Our import pipeline is triggered by a timer to run every 30 minutes.

The high-level overview of each stage of the import pipeline:

  1. The next client to update is selected from the site, this acts as an infinite circular-buffer.
  2. Gather source URLs from the client's web site.
  3. Download and save the HTML from each source URL and add it to a processing queue.
  4. Read source Html from the processing queue and scrape the listing information (basic fields, description, images, and features) and add it to the suggestion queue.
  5. Read each listing from the suggestion queue and create data suggestions by parsing the listing's description, then add to the classification queue.
  6. Read each listing from the classification queue to decide if it is new, exists and requires updating, or should be removed from the site. The listing is then added to the appropriate import queue (new, update, remove).
  7. Read listings from each of the three import queues and process accordingly: Add new listings, update current listings, remove existing listings.
  8. Update the current client timestamp for last imported via our API (Application Programming Interface).

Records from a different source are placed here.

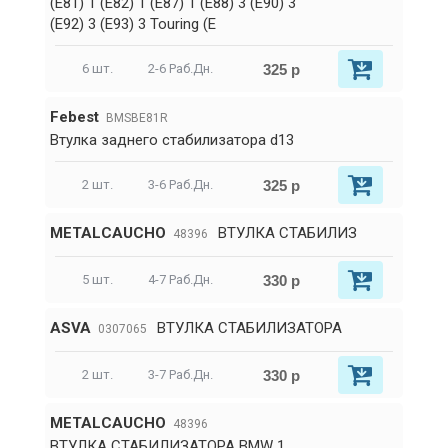
(E81) 1 (E82) 1 (E87) 1 (E88) 3 (E90) 3
(E92) 3 (E93) 3 Touring (E
325 р
6 шт.
2-6 Раб.Дн.
Febest
BMSBE81R
Втулка заднего стабилизатора d13
325 р
2 шт.
3-6 Раб.Дн.
METALCAUCHO
ВТУЛКА СТАБИЛИЗ
48396
330 р
5 шт.
4-7 Раб.Дн.
ASVA
ВТУЛКА СТАБИЛИЗАТОРА
0307065
330 р
2 шт.
3-7 Раб.Дн.
METALCAUCHO
48396
ВТУЛКА СТАБИЛИЗАТОРА BMW 1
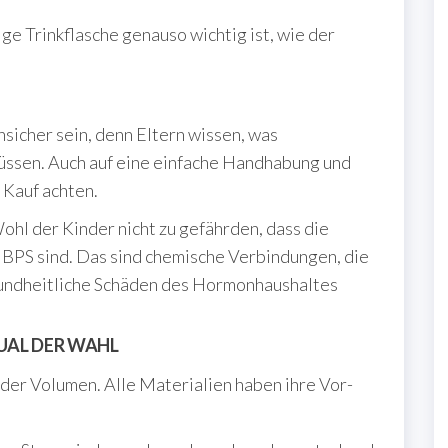
ge Trinkflasche genauso wichtig ist, wie der
chsicher sein, denn Eltern wissen, was
üssen. Auch auf eine einfache Handhabung und
 Kauf achten.
Wohl der Kinder nicht zu gefährden, dass die
BPS sind. Das sind chemische Verbindungen, die
sundheitliche Schäden des Hormonhaushaltes
QUAL DER WAHL
er Volumen. Alle Materialien haben ihre Vor-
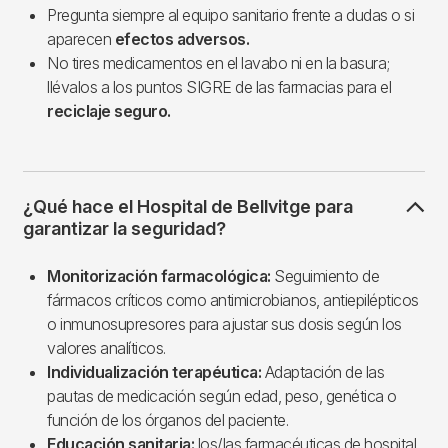
Pregunta siempre al equipo sanitario frente a dudas o si
aparecen
efectos adversos.
No tires medicamentos en el lavabo ni en la basura;
llévalos a los puntos SIGRE de las farmacias para el
reciclaje seguro.
¿Qué hace el Hospital de Bellvitge para
garantizar la seguridad?
Monitorización farmacológica:
Seguimiento de
fármacos críticos como antimicrobianos, antiepilépticos
o inmunosupresores para ajustar sus dosis según los
valores analíticos.
Individualización terapéutica:
Adaptación de las
pautas de medicación según edad, peso, genética o
función de los órganos del paciente.
Educación sanitaria:
los/las farmacéuticas de hospital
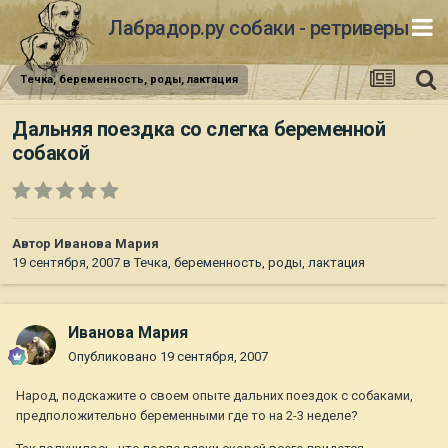
Лабрадор.ру собаки - ретриверы
Течка, беременность, роды, лактация
Дальняя поездка со слегка беременной
собакой
Автор
Иванова Мария
19 сентября, 2007
в
Течка, беременность, роды, лактация
Иванова Мария
Опубликовано
19 сентября, 2007
Народ, подскажите о своем опыте дальних поездок с собаками,
предположительно беременными где то на 2-3 неделе?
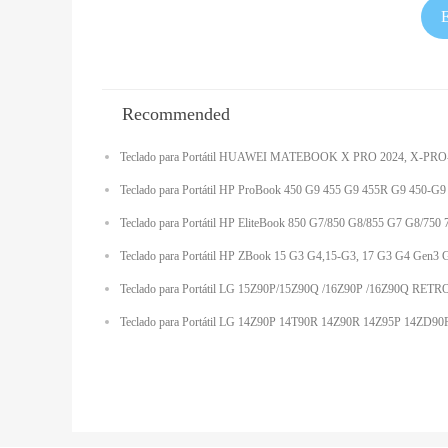
Recommended
Teclado para Portátil HUAWEI MATEBOOK X PRO 2024, X
Teclado para Portátil HP ProBook 450 G9 455 G9 455R G9 450
Teclado para Portátil HP EliteBook 850 G7/850 G8/855 G7 G
Teclado para Portátil HP ZBook 15 G3 G4,15-G3, 17 G3 G4
Teclado para Portátil LG 15Z90P/15Z90Q /16Z90P /16Z90Q 
Teclado para Portátil LG 14Z90P 14T90R 14Z90R 14Z95P 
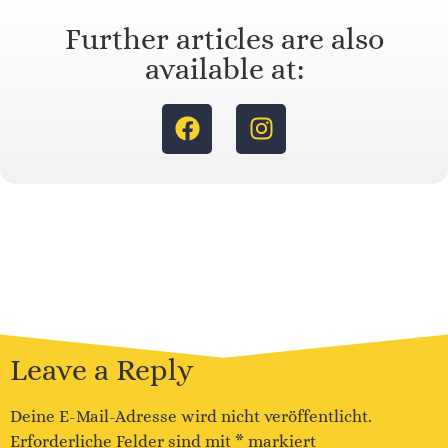
Further articles are also
available at:
Leave a Reply
Deine E-Mail-Adresse wird nicht veröffentlicht.
Erforderliche Felder sind mit
*
markiert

Now that we've seen the high-level overview of our pipeline, let's dive a bit deeper into what each stage does.

Stage 1: Select the next client from our infinite 'circular-buffer'

Our main website exposes what is known in the technical world as an API, which stands for Application Programming Interface. This interface allows us to request information from the main site from anywhere else. So in stage 1, we ask our API for the next client to be updated, and it sends back the information for the next client - which in this case is the client with the oldest 'last-updated' timestamp.

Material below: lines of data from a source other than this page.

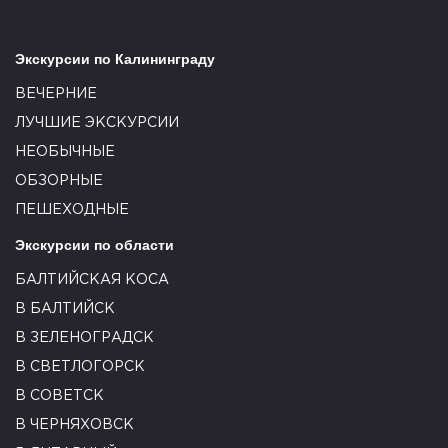
Экскурсии по Калининграду
ВЕЧЕРНИЕ
ЛУЧШИЕ ЭКСКУРСИИ
НЕОБЫЧНЫЕ
ОБЗОРНЫЕ
ПЕШЕХОДНЫЕ
Экскурсии по области
БАЛТИЙСКАЯ КОСА
В БАЛТИЙСК
В ЗЕЛЕНОГРАДСК
В СВЕТЛОГОРСК
В СОВЕТСК
В ЧЕРНЯХОВСК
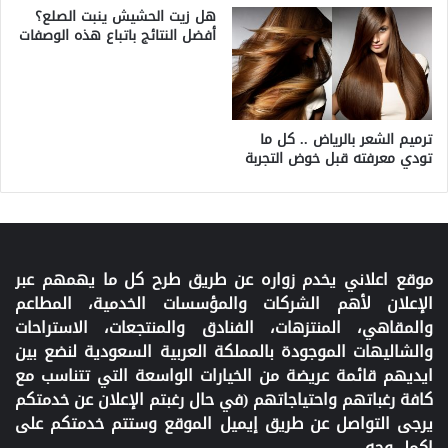
هل زيت الحشيش ينبت الصلع؟
أفضل النتائج باتباع هذه الوصفات
ترميم الشعر بالرياض .. كل ما
تودي معرفته قبل خوض التجربة
موقع اعلاني يخدم زواره عن طريق طرح كل ما يهمهم عبر
الإعلان لأهم الشركات والمؤسسات الخدمية، المطاعم
والمقاهي، المنتزهات، الفنادق والمنتجعات، الاستراحات
والشاليهات الموجودة بالمملكة العربية السعودية لنضع بين
ايديهم قائمة عريضة من الخيارات الواسعة التي تتناسب مع
كافة رغباتهم واحتياجاتهم (في حال رغبتم الإعلان عن خدمتكم
يرجى التواصل عن طريق إيميل الموقع وستتم خدمتكم على
اكمل وجه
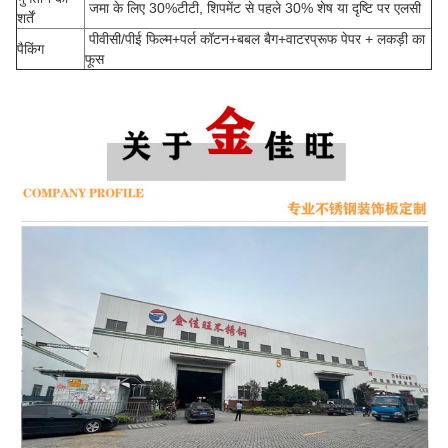
जमा के लिए 30%टीटी, शिपमेंट से पहले 30% शेष या दृष्टि पर एलसी
शर्तें
पीवीसी/पीई फिल्म+पर्ल कॉटन+बबल बैग+वाटरप्रूफ पेपर + लकड़ी का
पैकिंग
फूस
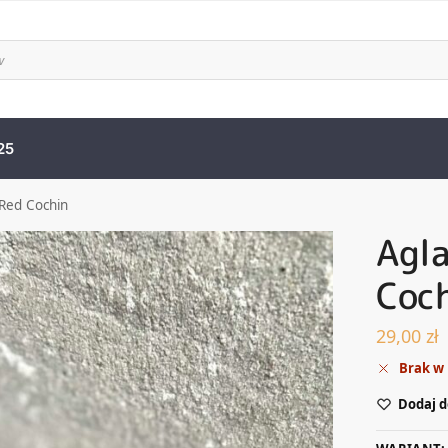
25
Red Cochin
Agl
Coc
29,00
zł
Brak w
Dodaj d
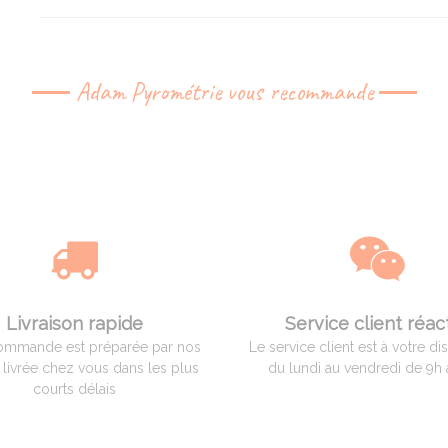
Adam Pyrométrie vous recommande
Livraison rapide
Service client réact
ommande est préparée par nos
Le service client est à votre di
t livrée chez vous dans les plus
du lundi au vendredi de 9h 
courts délais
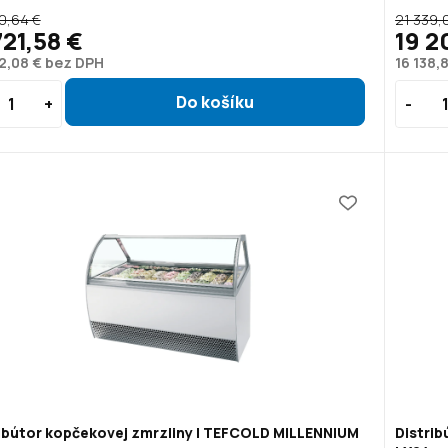
0,64 €
21 339,
721,58 €
19 2
2,08 € bez DPH
16 138,
ibútor kopčekovej zmrzliny | TEFCOLD MILLENNIUM
Distri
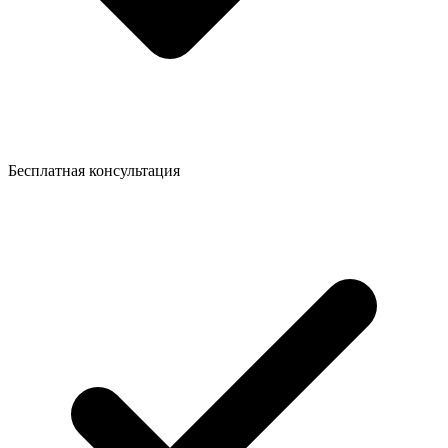
Бесплатная консультация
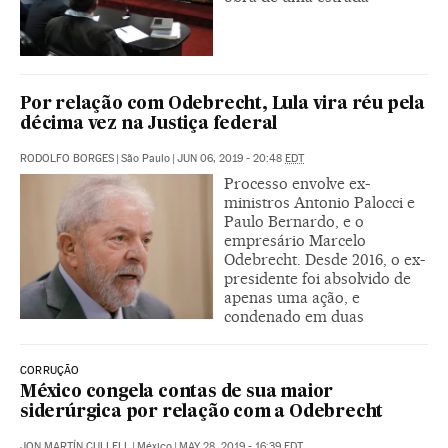
Por relação com Odebrecht, Lula vira réu pela
décima vez na Justiça federal
RODOLFO BORGES
|
São Paulo
|
JUN 06, 2019 - 20:48
EDT
Processo envolve ex-
ministros Antonio Palocci e
Paulo Bernardo, e o
empresário Marcelo
Odebrecht. Desde 2016, o ex-
presidente foi absolvido de
apenas uma ação, e
condenado em duas
CORRUÇÃO
México congela contas de sua maior
siderúrgica por relação com a Odebrecht
JON MARTÍN CULLELL
|
México
|
MAY 28, 2019 - 16:39
EDT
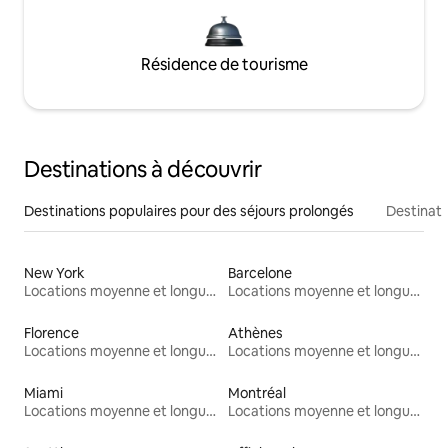
Résidence de tourisme
Destinations à découvrir
Destinations populaires pour des séjours prolongés
Destinati
New York
Barcelone
Locations moyenne et longue durée
Locations moyenne et longue durée
Florence
Athènes
Locations moyenne et longue durée
Locations moyenne et longue durée
Miami
Montréal
Locations moyenne et longue durée
Locations moyenne et longue durée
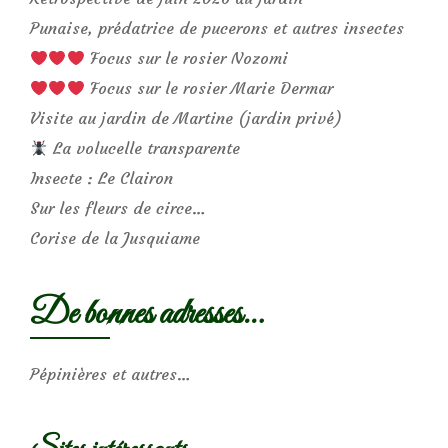
Punaise, prédatrice de pucerons et autres insectes
Focus sur le rosier Nozomi
Focus sur le rosier Marie Dermar
Visite au jardin de Martine (jardin privé)
La volucelle transparente
Insecte : Le Clairon
Sur les fleurs de circe…
Corise de la Jusquiame
De bonnes adresses…
Pépinières et autres…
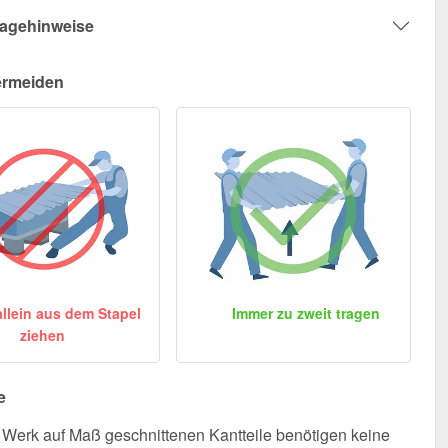
agehinweise
ermeiden
allein aus dem Stapel
Immer zu zweit tragen
ziehen
e
Werk auf Maß geschnittenen Kantteile benötigen keine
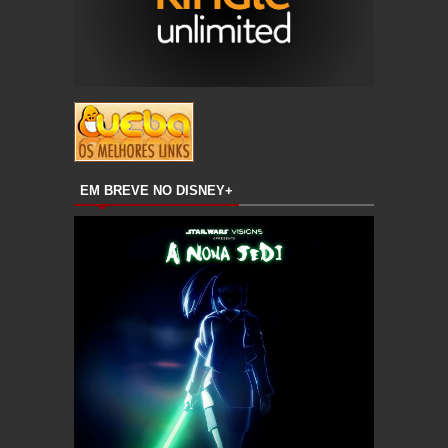
EM BREVE NO DISNEY+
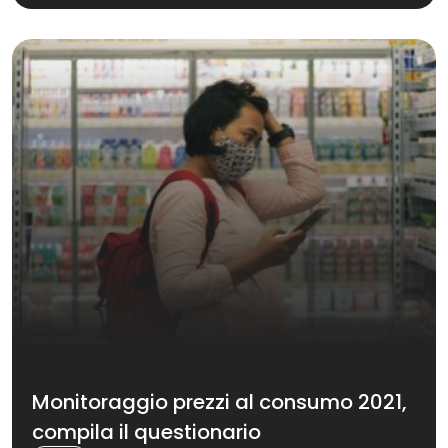
Monitoraggio prezzi al consumo 2021,
compila il questionario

Stage 2 & 3: Gather source URLs from the client's web site and the save the HTML for processing

The first stage in our pipeline sends a crawler/bot to the target client's website in order to find the pages that represent active listings - it tries to exclude listings which have been marked as 'sold' or are incomplete. The whole process stops if this function fails.

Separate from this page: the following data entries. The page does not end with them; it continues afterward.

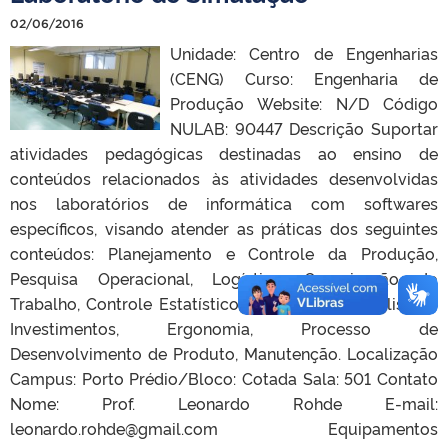
02/06/2016
Unidade: Centro de Engenharias
(CENG) Curso: Engenharia de
Produção Website: N/D Código
NULAB: 90447 Descrição Suportar
atividades pedagógicas destinadas ao ensino de
conteúdos relacionados às atividades desenvolvidas
nos laboratórios de informática com softwares
específicos, visando atender as práticas dos seguintes
conteúdos: Planejamento e Controle da Produção,
Pesquisa Operacional, Logística, Organização do
Trabalho, Controle Estatístico de Processos, Análise de
Investimentos, Ergonomia, Processo de
Desenvolvimento de Produto, Manutenção. Localização
Campus: Porto Prédio/Bloco: Cotada Sala: 501 Contato
Nome: Prof. Leonardo Rohde E-mail:
leonardo.rohde@gmail.com Equipamentos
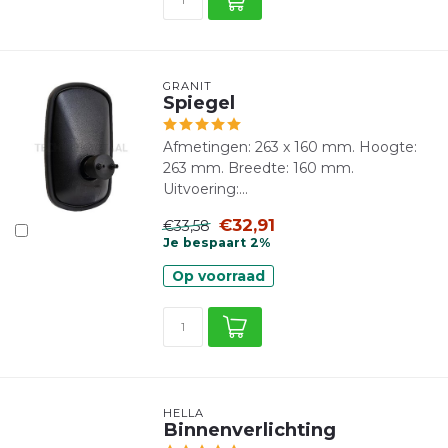
GRANIT
Spiegel
Afmetingen: 263 x 160 mm. Hoogte:
263 mm. Breedte: 160 mm.
Uitvoering:...
€32,91
€33,58
Je bespaart 2%
Op voorraad
HELLA
Binnenverlichting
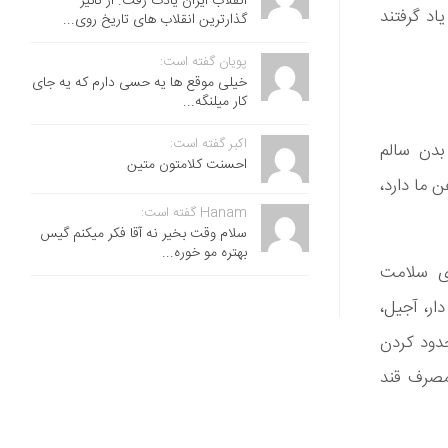
انقلاب ایران یادت رفت. از تاثیر
اد گرفتند
گذارترین انقلاب های تاریخ روی...
پویان گفته است:
خیلی موقع ها یه حسی دارم که یه جای
کار میلنگه...
اکبر گفته است:
بدن سالم
احسنت ‌کلامتون متین
 ما دارد،
Hanam گفته است:
سلام وقت بخیر نه آقا فکر میکنم گیس
بهتره مو خوره...
ای سلامت
ار، آجیل،
3. وقتی نوبت به محدود کردن
مصرف قند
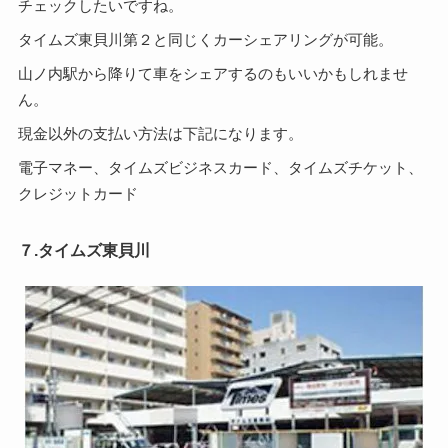
チェックしたいですね。
タイムズ東貝川第２と同じくカーシェアリングが可能。
山ノ内駅から降りて車をシェアするのもいいかもしれませ
ん。
現金以外の支払い方法は下記になります。
電子マネー、タイムズビジネスカード、タイムズチケット、
クレジットカード
７.タイムズ東貝川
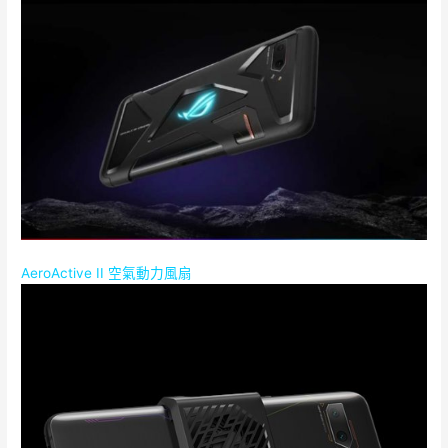
AeroActive II 空氣動力風扇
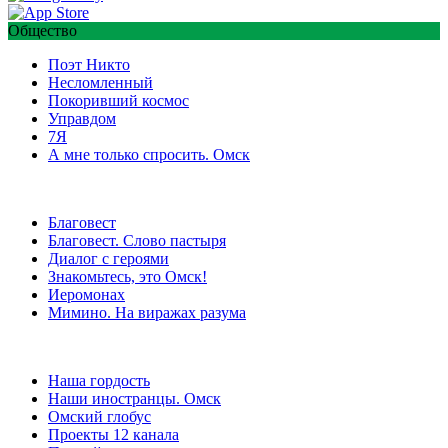
Общество
Поэт Никто
Несломленный
Покоривший космос
Управдом
7Я
А мне только спросить. Омск
Благовест
Благовест. Слово пастыря
Диалог с героями
Знакомьтесь, это Омск!
Иеромонах
Мимино. На виражах разума
Наша гордость
Наши иностранцы. Омск
Омский глобус
Проекты 12 канала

We then proceed to download each listing's source HTML which then gets compared with the last source of this page (provided we have seen it before) and then perform one of two actions:

  1. Ignore the current page if there are no changes between the current version and the previous version in order to avoid unnecessary work, or,
  2. Add the current page to the processing queue.

In practice it turns out most listings are not amended very often so this step heavily reduces the workload for the pipeline.

This bit of processing helps us avoid thousands of redundant operations per day. Some of our larger clients have in excess of four-hundred listings, and worst-case amend or add ten new listings to their site per day. We record which pages downloaded successfully and which didn't in order to fine-tune our crawler.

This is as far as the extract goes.